Finding my way as an ‘old soul’


Samantha Zic

Ever since I was young, I have never felt that I fit in with my age group.
No matter how similar my personality or interests were to another kid’s, I would always feel like there was this invisible barrier separating my world from theirs. I could never find the right words to describe what I was until fifth grade when my teacher introduced me to old souls.
In my own words, an old soul is someone who feels like they don’t belong in their current generation. They are deep thinkers and are very intuitive.
Oftentimes, I would find myself in the midst of a conversation about gossip or social trends. To me, these conversations are exhausting and unfulfilling, so I can never stay with this group long.
I refrain from talking about things that I’m passionate about, for example psychology, because I do not wish to bore or confuse the people. Because of this, I often prefer to enjoy my own company rather than joining in on others’ conversations.

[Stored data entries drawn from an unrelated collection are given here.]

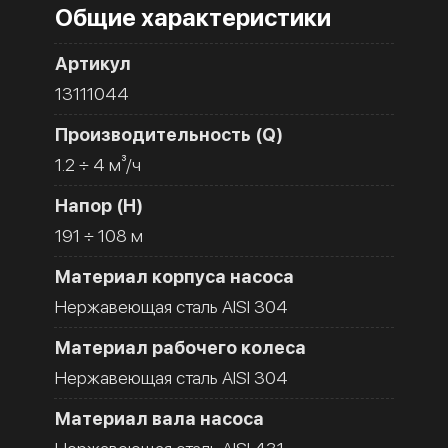
Общие характеристики
Артикул
13111044
Производительность (Q)
1.2 ÷ 4 м³/ч
Напор (H)
191 ÷ 108 м
Материал корпуса насоса
Нержавеющая сталь AISI 304
Материал рабочего колеса
Нержавеющая сталь AISI 304
Материал вала насоса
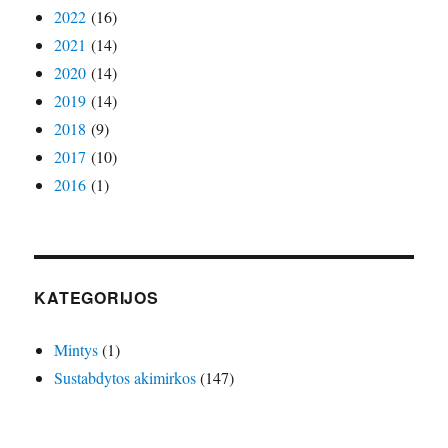
2022
(16)
2021
(14)
2020
(14)
2019
(14)
2018
(9)
2017
(10)
2016
(1)
KATEGORIJOS
Mintys
(1)
Sustabdytos akimirkos
(147)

I avoid attending large social gatherings, such as parties or sporting events, because of my introverted nature and because I’m simply not interested in them. These gatherings are also places where students usually try to become more popular amongst their peers which is another reason why I don’t attend them.
Popularity used to be number one on my priority list back in sixth grade, but once I realized the things “cool” kids did weren’t cool at all to me, I immediately stopped caring about it.
Because I don’t relate to the large majority of students, I’m dubbed as an “outcast.” I don’t consider this title an insult because, to me, an outcast is someone who is unafraid to be themselves despite how others may judge them.
I empathize a lot more with other outcasts and find our conversations much more fun and exciting. Being an old soul means that I’m different from the rest, but this is who I am and I won’t ever stop being proud of it.